Когда Талику исполнилось полтора года, мама стала носить его в ясли. Но брат оказался хилым ребенком, за год посещения садика он семь раз болел воспалением легких, и мама лежала с ним в больнице. Хорошо, что в то время в Вертиевке было все свое: и больница, и поликлиника, и роддом. Сейчас, с развитием демократии, нет ничего, в бывшей больнице осталась только машина скорой помощи с одним водителем, без врачей, да и ту нужно заправлять своим бензином, чтобы тебя отвезли в больницу в Нежин. Дальше носить Талика в садик было опасно, и его начали оставлять на попечении двоюродной бабки Ганны. Мама рассказывала Алле, что кушать там Талик отказывался, ел только печенье, которое мама клала ему в карман. Он нигде не бегал и не играл. Как мама утром сажала его на лавку в доме бабы Ганны, так он и сидел до обеда, когда мама возвращалась из школы и его забирала.

Примерно в этот период я впервые попал в Нежин. Ехали на базар на телеге, запряженной лошадью, с дедом Митрофаном и отцом. Выехали затемно, было довольно прохладно, и меня накрывали тулупом, чтобы не замерз. Утром уже были на базаре. Не помню, чем торговали, но большой бублик мне отец купил.

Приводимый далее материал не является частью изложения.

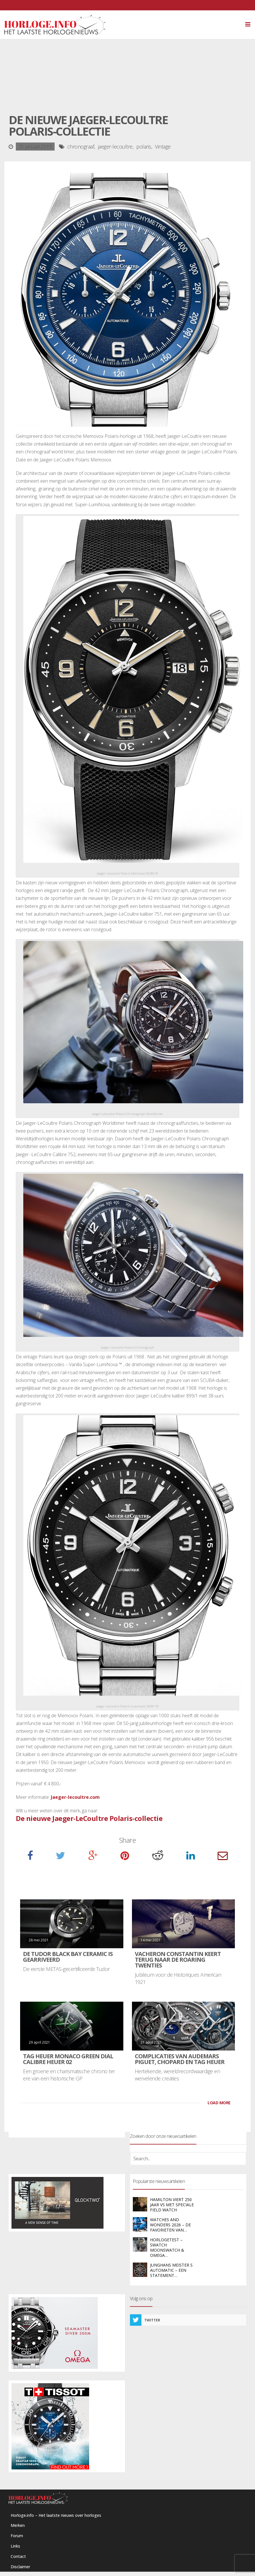 The height and width of the screenshot is (2576, 255). What do you see at coordinates (219, 2102) in the screenshot?
I see `LOAD MORE` at bounding box center [219, 2102].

Родная моя бабушка Татьяна умерла рано, но были еще две двоюродные: Ганна и Домаха. Бабушка Домаха жила одна, далеко, аж возле железнодорожной станции, и к нам практически не приходила. Ее муж и старший сын не вернулись с войны. Младший, Коля, ездил на работу в Нежин в рваных сапогах, осенью промочил ноги, заболел и умер. Дочь Галя жила в Чернигове. Позже, когда повзрослел, ездил к бабушке я, возил молоко и другие продукты, которые передавала мама.

Бабушка Ганна жила недалеко от нас, вместе с невесткой Варварой и внучкой Верой. Муж ее к тому времени уже покоился на кладбище, старший сын, отец Веры, погиб на фронте, а младший Иван жил в Ичне, где работал лесничим. Бабушка к нам иногда заходила, и ее угощали селедкой. Говорили, что за селедкой она на край села в гости пойдет. Пару раз я с бабушкой Ганной ходил в церковь. Первый раз были на обычной службе. Кроме красивых икон ничего интересного я там не увидел. А второй раз были на пасху на всенощной. Какая красота, какая торжественность. Я простоял в церкви как завороженный целые полчаса. Потом все наскучило, и мы с другими мальчишками играли во дворе церкви в прятки. Ночью это очень интересно. Мальчишки учили меня как заработать в церкви на кино. Когда церковный староста будет обходить людей с подносом для пожертвований, нужно положить на поднос 5 копеек, а сдачи взять 15 копеек. Поучаствовав таким образом в благотворительности несколько раз, можно набрать нужную сумму на кино. Но я не стал этого делать, это как-то стыдно. Потом начался крестный ход, очень красивое зрелище. Мы с бабушкой тоже прошли со всеми вокруг церкви. Уже под утро народ выстроился вокруг церкви со своими корзинками с зажженными в них свечами, и священник все это освятил. Это было очень красиво. Стоило не поспать ночь чтобы увидеть всю эту красоту.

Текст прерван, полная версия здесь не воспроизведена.